+++ Data supplied +++

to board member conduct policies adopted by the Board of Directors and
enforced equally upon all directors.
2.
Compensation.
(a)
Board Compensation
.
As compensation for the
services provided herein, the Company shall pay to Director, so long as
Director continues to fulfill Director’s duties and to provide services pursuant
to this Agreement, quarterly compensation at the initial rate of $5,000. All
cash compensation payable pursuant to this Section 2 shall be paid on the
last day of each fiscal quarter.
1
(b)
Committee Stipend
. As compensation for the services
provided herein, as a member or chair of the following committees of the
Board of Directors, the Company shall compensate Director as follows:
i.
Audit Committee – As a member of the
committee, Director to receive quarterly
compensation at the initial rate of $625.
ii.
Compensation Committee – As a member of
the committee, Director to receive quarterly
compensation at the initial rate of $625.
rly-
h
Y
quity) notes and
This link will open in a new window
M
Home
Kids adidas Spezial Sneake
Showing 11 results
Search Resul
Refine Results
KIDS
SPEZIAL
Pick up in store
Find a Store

+++
+++ Data supplied +++

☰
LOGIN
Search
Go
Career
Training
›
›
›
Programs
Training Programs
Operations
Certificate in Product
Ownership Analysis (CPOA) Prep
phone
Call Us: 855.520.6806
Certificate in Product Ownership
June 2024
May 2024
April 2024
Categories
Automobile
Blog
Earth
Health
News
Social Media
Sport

+++

▸ **What is needed**
If a line in the entries above has the word "quarterly", copy it.

▸ **Answer box**
to this Agreement, quarterly compensation at the initial rate of $5,000. All
committee, Director to receive quarterly
the committee, Director to receive quarterly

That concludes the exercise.